La cité des 480 logements est située entre le marché du lycée, et le hay appelé communément Kandahar, le quartier le plus surpeuplé de Lakhdaria. Pour l’heure, il n’y a pas de bâtiments semblables dans la ville, c’est les seuls surélevés de 9 étages et c’est pour cela qu’ils sont surnommés ‘’ les tours ‘’. L’OPGI a distribué les appartements en 1992 en leur fixant un loyer mensuel de 2.300 dinars, du moins pour les F3. C’est plus précisément depuis cette date que les blocs 7, 8 et 9, composés chacun de 36 habitations soit en tout 108, inquiètent les occupants, s’agissant des canalisations qui se localisent dans les caves.

«Depuis notre installation en 1992, les caves n’ont pas été débarrassées des eaux usées», affirme un locataire de l’un de ces immeubles.

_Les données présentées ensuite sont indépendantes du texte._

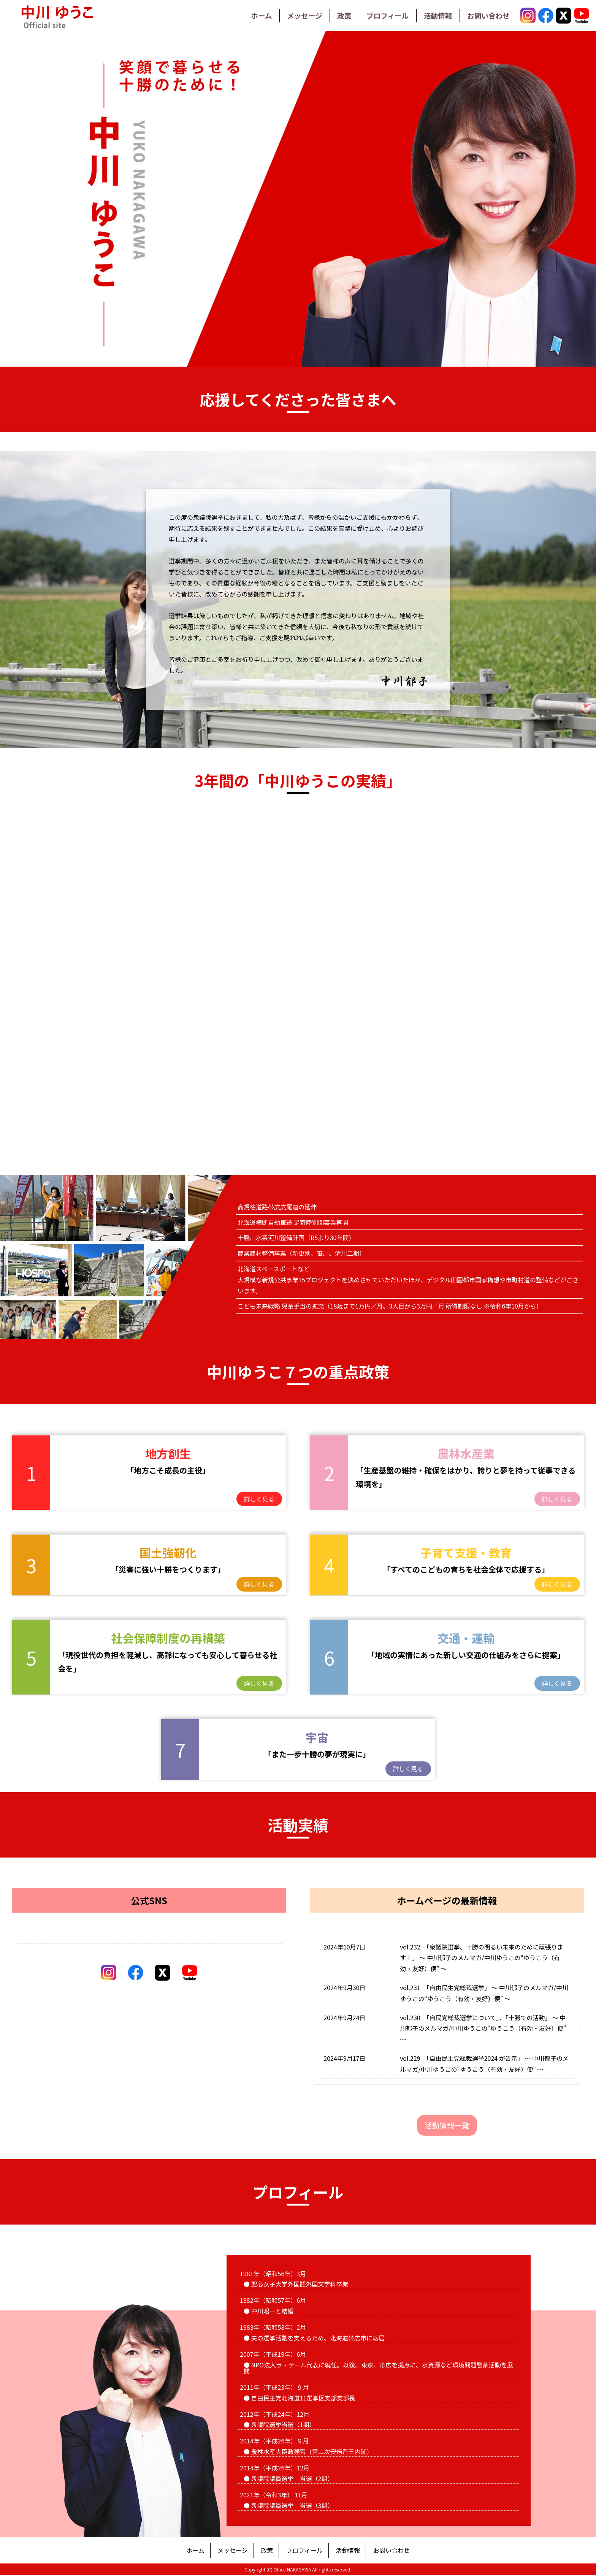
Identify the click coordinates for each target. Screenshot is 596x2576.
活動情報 (433, 15)
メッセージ (292, 15)
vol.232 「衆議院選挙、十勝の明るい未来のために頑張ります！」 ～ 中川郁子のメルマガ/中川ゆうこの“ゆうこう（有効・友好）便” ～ (481, 1957)
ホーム (245, 15)
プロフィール (379, 15)
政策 (333, 15)
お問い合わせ (486, 15)
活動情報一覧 (447, 2125)
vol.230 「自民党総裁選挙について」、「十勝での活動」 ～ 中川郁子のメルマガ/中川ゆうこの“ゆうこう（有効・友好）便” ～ (483, 2028)
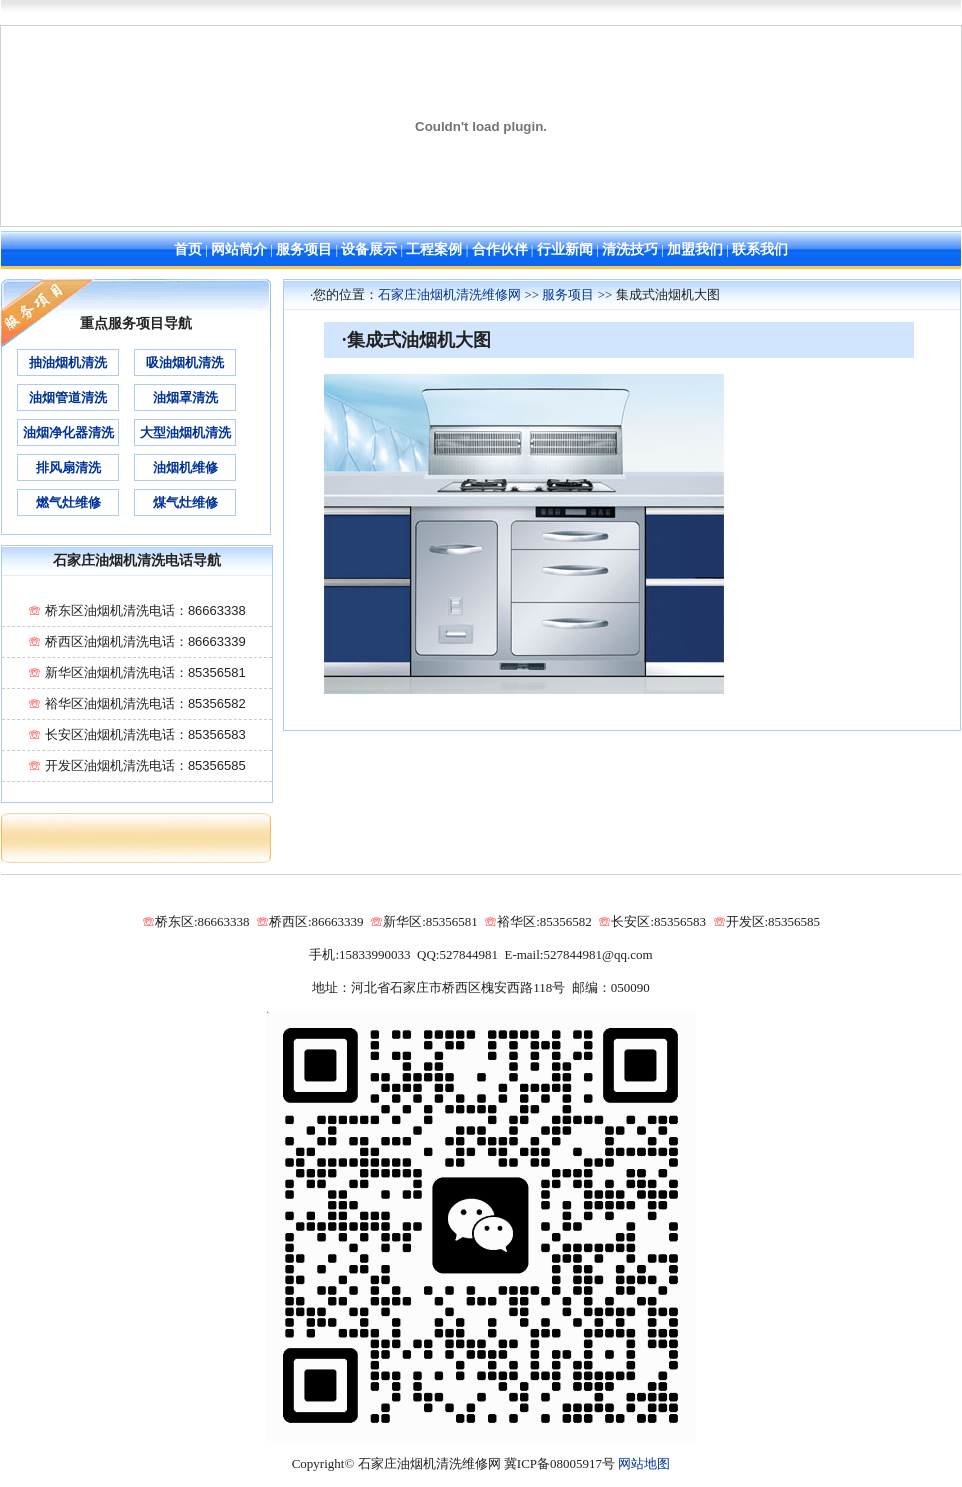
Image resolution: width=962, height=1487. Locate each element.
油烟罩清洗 (185, 397)
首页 (188, 249)
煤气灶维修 (185, 502)
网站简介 (239, 249)
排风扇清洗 (68, 467)
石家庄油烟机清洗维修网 (449, 294)
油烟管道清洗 (68, 397)
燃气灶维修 (68, 502)
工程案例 (434, 249)
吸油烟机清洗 (185, 362)
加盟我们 (695, 249)
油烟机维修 (185, 467)
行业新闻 (565, 249)
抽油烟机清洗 (68, 362)
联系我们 (760, 249)
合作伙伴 (500, 249)
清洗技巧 (630, 249)
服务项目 (304, 249)
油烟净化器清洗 (68, 432)
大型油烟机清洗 (185, 432)
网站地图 (644, 1463)
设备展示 (369, 249)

Les conduites atterrissant dans ces caves n’évacuent pas vers la principale et les buses, cassées à cet endroit, déversent leur contenu sur le sol. En plus des odeurs nauséabondes quasi-permanentes, notre interlocuteur signale que la cage d’escalier n’a jamais été nettoyée ou revêtue d’une couche de peinture et que les 9 étages de l’immeuble souffrent d’un manque d’éclairage, alors que sur le reçu délivré par l’OPGI, on retrouve les frais de ces prestations : «J’ai demandé auprès des services de l’OPGI pour me déduire ces frais que je juge inutiles, mais en vain…», ajoute-t-il.

N’ayant pas associé ses voisins à ces démarches, il affirme baisser les bras devant cette situation intenable. «Chaque locataire vaque à ses occupations le plus normalement d monde, sans se soucier de l’état des lieux et depuis notre emménagement en ces lieux en 1992, aucun écrit n’a été adressé à l’OPGI à ce jour, c’est-à-dire en 18 années de location’&rsquo,; conclut-il.